What is required: Among the entries below, count the lines holding the string "column". Respond with the number alone.

[Stored items from a collection]
- - - - - - -

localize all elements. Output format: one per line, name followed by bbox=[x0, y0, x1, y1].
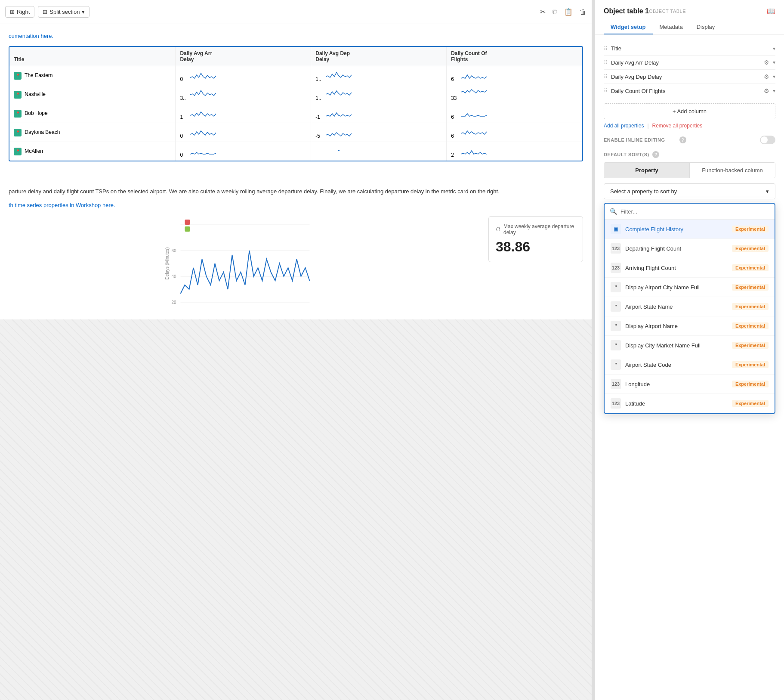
scissors-icon[interactable]: ✂ bbox=[540, 8, 546, 16]
sort-property-btn[interactable]: Property bbox=[604, 163, 689, 178]
tab-display[interactable]: Display bbox=[690, 20, 722, 34]
book-icon[interactable]: 📖 bbox=[767, 7, 775, 15]
property-list-item-departing-count[interactable]: 123 Departing Flight Count Experimental bbox=[605, 239, 775, 258]
workshop-link[interactable]: th time series properties in Workshop he… bbox=[9, 202, 115, 208]
drag-handle[interactable]: ⠿ bbox=[604, 59, 608, 65]
split-section-button[interactable]: ⊟ Split section ▾ bbox=[38, 6, 90, 18]
property-list-item-display-airport-name[interactable]: " Display Airport Name Experimental bbox=[605, 316, 775, 336]
airport-pin-icon: 📍 bbox=[14, 148, 22, 155]
panel-subtitle: OBJECT TABLE bbox=[649, 9, 686, 14]
sort-help-icon[interactable]: ? bbox=[652, 151, 659, 158]
tab-widget-setup[interactable]: Widget setup bbox=[604, 20, 653, 34]
add-column-button[interactable]: + Add column bbox=[604, 103, 775, 119]
chevron-down-icon: ▾ bbox=[766, 188, 769, 195]
cell-arr-delay: 0 bbox=[176, 123, 311, 142]
column-row-title: ⠿ Title ▾ bbox=[604, 42, 775, 56]
text-type-icon: " bbox=[611, 359, 621, 370]
col-header-dep-delay: Daily Avg DepDelay bbox=[311, 47, 447, 66]
cell-arr-delay: 0 bbox=[176, 142, 311, 161]
split-icon: ⊟ bbox=[43, 9, 47, 15]
text-type-icon: " bbox=[611, 340, 621, 350]
object-type-icon: ▣ bbox=[611, 224, 621, 234]
sparkline-arr bbox=[190, 88, 216, 100]
trash-icon[interactable]: 🗑 bbox=[580, 8, 586, 16]
right-button[interactable]: ⊞ Right bbox=[5, 6, 34, 18]
cell-name: 📍 The Eastern bbox=[9, 66, 176, 85]
prop-name: Airport State Name bbox=[625, 304, 728, 310]
help-icon[interactable]: ? bbox=[679, 136, 686, 143]
property-list-item-airport-state-code[interactable]: " Airport State Code Experimental bbox=[605, 355, 775, 375]
cell-arr-delay: 0 bbox=[176, 66, 311, 85]
prop-name: Complete Flight History bbox=[625, 226, 728, 232]
inline-editing-toggle[interactable] bbox=[760, 136, 775, 144]
experimental-badge: Experimental bbox=[732, 400, 769, 407]
cell-count: 2 bbox=[447, 142, 582, 161]
copy-icon[interactable]: ⧉ bbox=[553, 8, 557, 16]
gear-icon[interactable]: ⚙ bbox=[764, 87, 769, 94]
experimental-badge: Experimental bbox=[732, 303, 769, 310]
metric-value: 38.86 bbox=[496, 239, 576, 255]
gear-icon[interactable]: ⚙ bbox=[764, 59, 769, 66]
svg-rect-9 bbox=[185, 226, 190, 232]
chevron-down-icon[interactable]: ▾ bbox=[773, 46, 775, 52]
remove-all-properties-link[interactable]: Remove all properties bbox=[652, 123, 703, 129]
sparkline-count bbox=[461, 145, 487, 157]
col-dep-delay-label: Daily Avg Dep Delay bbox=[611, 74, 760, 80]
column-row-arr-delay: ⠿ Daily Avg Arr Delay ⚙ ▾ bbox=[604, 56, 775, 70]
sort-function-btn[interactable]: Function-backed column bbox=[689, 163, 775, 178]
drag-handle[interactable]: ⠿ bbox=[604, 74, 608, 80]
filter-search-input[interactable] bbox=[620, 208, 769, 215]
doc-link[interactable]: cumentation here. bbox=[9, 33, 583, 39]
add-all-properties-link[interactable]: Add all properties bbox=[604, 123, 644, 129]
col-arr-delay-label: Daily Avg Arr Delay bbox=[611, 59, 760, 66]
prop-name: Display City Market Name Full bbox=[625, 342, 728, 349]
right-panel: Object table 1 OBJECT TABLE 📖 Widget set… bbox=[595, 0, 784, 700]
timer-icon: ⏱ bbox=[496, 226, 501, 232]
split-section-label: Split section bbox=[49, 9, 80, 15]
gear-icon[interactable]: ⚙ bbox=[764, 73, 769, 80]
svg-text:60: 60 bbox=[171, 248, 176, 253]
panel-title: Object table 1 bbox=[604, 7, 649, 15]
chevron-down-icon: ▾ bbox=[82, 9, 85, 15]
link-text: th time series properties in Workshop he… bbox=[9, 201, 583, 210]
description-text: parture delay and daily flight count TSP… bbox=[9, 187, 583, 196]
cell-count: 6 bbox=[447, 66, 582, 85]
property-list-item-display-city-market[interactable]: " Display City Market Name Full Experime… bbox=[605, 336, 775, 355]
property-list-item-complete-flight-history[interactable]: ▣ Complete Flight History Experimental bbox=[605, 220, 775, 239]
filter-search-row: 🔍 bbox=[605, 204, 775, 220]
tab-metadata[interactable]: Metadata bbox=[653, 20, 690, 34]
sort-dropdown[interactable]: Select a property to sort by ▾ bbox=[604, 183, 775, 199]
sparkline-arr bbox=[190, 145, 216, 157]
prop-name: Longitude bbox=[625, 381, 728, 387]
sparkline-count bbox=[461, 88, 487, 100]
experimental-badge: Experimental bbox=[732, 226, 769, 232]
property-list-item-latitude[interactable]: 123 Latitude Experimental bbox=[605, 394, 775, 413]
chart-metric-row: 60 40 20 Delays (Minutes) bbox=[9, 216, 583, 311]
experimental-badge: Experimental bbox=[732, 264, 769, 271]
search-icon: 🔍 bbox=[610, 208, 617, 215]
property-list-item-longitude[interactable]: 123 Longitude Experimental bbox=[605, 375, 775, 394]
number-type-icon: 123 bbox=[611, 398, 621, 409]
sort-type-buttons: Property Function-backed column bbox=[604, 162, 775, 178]
text-type-icon: " bbox=[611, 282, 621, 292]
inline-editing-label: ENABLE INLINE EDITING bbox=[604, 137, 678, 142]
property-list-item-display-airport-city[interactable]: " Display Airport City Name Full Experim… bbox=[605, 278, 775, 297]
drag-handle[interactable]: ⠿ bbox=[604, 46, 608, 52]
sparkline-dep bbox=[326, 69, 352, 81]
prop-name: Arriving Flight Count bbox=[625, 265, 728, 271]
airport-pin-icon: 📍 bbox=[14, 91, 22, 99]
property-list-item-arriving-count[interactable]: 123 Arriving Flight Count Experimental bbox=[605, 258, 775, 278]
experimental-badge: Experimental bbox=[732, 361, 769, 368]
chevron-down-icon[interactable]: ▾ bbox=[773, 88, 775, 94]
chevron-down-icon[interactable]: ▾ bbox=[773, 59, 775, 65]
clipboard-icon[interactable]: 📋 bbox=[564, 8, 573, 16]
chevron-down-icon[interactable]: ▾ bbox=[773, 74, 775, 80]
cell-dep-delay: 1.. bbox=[311, 85, 447, 104]
airport-pin-icon: 📍 bbox=[14, 110, 22, 118]
grid-icon: ⊞ bbox=[10, 9, 15, 15]
drag-handle[interactable]: ⠿ bbox=[604, 88, 608, 94]
cell-count: 33 bbox=[447, 85, 582, 104]
cell-name: 📍 Bob Hope bbox=[9, 104, 176, 123]
property-list-item-airport-state-name[interactable]: " Airport State Name Experimental bbox=[605, 297, 775, 316]
content-inner: cumentation here. Title Daily Avg ArrDel… bbox=[0, 24, 592, 179]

- - - - - - -

Answer: 5